▶ _Exercise_:
Gather every line below where "apply" appears.

= = = = = = =

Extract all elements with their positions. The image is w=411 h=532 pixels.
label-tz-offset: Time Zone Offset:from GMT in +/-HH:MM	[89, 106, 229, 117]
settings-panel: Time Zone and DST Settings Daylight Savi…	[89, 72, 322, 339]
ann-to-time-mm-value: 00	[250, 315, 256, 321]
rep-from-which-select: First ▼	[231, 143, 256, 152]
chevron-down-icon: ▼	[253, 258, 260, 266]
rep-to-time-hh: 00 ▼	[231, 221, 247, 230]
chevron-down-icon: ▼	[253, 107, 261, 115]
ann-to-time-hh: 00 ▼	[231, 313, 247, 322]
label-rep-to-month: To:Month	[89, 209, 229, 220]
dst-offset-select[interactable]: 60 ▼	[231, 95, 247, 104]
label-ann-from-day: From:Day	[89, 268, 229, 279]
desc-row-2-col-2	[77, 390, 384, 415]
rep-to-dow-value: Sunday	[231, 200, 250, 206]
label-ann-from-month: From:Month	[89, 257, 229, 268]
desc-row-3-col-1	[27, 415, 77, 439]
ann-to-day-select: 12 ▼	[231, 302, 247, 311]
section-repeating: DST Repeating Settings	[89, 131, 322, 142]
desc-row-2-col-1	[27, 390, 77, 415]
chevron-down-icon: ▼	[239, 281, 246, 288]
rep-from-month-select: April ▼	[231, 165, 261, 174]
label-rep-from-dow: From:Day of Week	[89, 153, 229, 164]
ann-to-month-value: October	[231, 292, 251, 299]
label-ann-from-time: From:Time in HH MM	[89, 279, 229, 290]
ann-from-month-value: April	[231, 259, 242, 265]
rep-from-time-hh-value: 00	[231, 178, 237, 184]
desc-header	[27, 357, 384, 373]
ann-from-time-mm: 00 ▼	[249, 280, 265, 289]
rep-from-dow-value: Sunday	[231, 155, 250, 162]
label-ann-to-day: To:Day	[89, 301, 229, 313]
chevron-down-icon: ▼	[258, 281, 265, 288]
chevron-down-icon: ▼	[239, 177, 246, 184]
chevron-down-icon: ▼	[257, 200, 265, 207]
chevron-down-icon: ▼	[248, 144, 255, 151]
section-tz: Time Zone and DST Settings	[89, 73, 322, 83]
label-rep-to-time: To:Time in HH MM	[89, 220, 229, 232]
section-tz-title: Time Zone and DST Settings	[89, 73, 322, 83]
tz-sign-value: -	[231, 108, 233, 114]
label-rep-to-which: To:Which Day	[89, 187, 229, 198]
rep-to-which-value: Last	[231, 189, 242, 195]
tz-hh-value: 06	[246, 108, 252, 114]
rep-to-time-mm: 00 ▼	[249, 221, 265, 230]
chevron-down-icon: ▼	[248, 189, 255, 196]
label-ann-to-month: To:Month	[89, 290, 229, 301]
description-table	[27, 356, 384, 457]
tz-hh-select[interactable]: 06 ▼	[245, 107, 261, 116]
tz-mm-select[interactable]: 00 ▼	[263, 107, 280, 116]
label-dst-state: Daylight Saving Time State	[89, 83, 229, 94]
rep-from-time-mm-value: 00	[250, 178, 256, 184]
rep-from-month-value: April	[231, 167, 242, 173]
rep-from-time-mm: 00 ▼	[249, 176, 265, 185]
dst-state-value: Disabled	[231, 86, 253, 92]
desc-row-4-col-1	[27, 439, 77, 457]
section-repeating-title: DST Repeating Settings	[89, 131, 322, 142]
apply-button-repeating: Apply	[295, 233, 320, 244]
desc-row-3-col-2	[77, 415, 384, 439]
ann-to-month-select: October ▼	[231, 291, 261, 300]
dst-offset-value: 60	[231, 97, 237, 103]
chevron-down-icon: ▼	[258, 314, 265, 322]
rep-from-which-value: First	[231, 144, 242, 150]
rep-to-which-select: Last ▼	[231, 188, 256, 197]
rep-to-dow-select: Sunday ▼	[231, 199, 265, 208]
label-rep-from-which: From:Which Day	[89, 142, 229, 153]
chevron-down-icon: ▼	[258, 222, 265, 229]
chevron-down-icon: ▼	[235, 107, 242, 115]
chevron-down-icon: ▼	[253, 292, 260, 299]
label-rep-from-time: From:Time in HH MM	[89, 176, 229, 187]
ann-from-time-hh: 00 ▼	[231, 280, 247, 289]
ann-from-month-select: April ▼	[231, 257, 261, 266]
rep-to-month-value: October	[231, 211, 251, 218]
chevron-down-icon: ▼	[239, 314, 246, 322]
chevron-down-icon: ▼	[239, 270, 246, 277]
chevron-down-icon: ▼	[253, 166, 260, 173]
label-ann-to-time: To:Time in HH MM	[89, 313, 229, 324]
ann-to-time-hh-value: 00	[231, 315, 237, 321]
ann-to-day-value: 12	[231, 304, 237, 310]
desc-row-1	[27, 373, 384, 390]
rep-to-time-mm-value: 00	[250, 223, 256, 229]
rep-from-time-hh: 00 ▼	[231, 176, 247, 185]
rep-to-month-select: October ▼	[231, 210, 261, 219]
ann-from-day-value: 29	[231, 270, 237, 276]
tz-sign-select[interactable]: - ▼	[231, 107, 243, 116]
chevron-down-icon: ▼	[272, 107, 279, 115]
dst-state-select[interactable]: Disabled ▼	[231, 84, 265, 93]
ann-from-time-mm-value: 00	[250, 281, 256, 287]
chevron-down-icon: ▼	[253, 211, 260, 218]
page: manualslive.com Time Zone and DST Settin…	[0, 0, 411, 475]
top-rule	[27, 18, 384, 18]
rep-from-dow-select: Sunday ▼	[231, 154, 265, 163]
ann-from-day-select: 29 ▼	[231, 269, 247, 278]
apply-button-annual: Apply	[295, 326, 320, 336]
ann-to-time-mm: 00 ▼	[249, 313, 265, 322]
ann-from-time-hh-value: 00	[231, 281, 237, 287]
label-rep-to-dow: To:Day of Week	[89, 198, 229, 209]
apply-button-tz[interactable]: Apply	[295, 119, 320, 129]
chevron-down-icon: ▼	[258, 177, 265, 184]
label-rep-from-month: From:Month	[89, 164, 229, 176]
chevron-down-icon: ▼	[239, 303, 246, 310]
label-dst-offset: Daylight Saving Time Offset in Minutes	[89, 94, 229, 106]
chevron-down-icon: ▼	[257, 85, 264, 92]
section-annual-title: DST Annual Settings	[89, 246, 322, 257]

= = = = = = =

▶ _Answer box_:
apply-button-repeating: Apply	[295, 233, 320, 244]
apply-button-annual: Apply	[295, 326, 320, 336]
apply-button-tz[interactable]: Apply	[295, 119, 320, 129]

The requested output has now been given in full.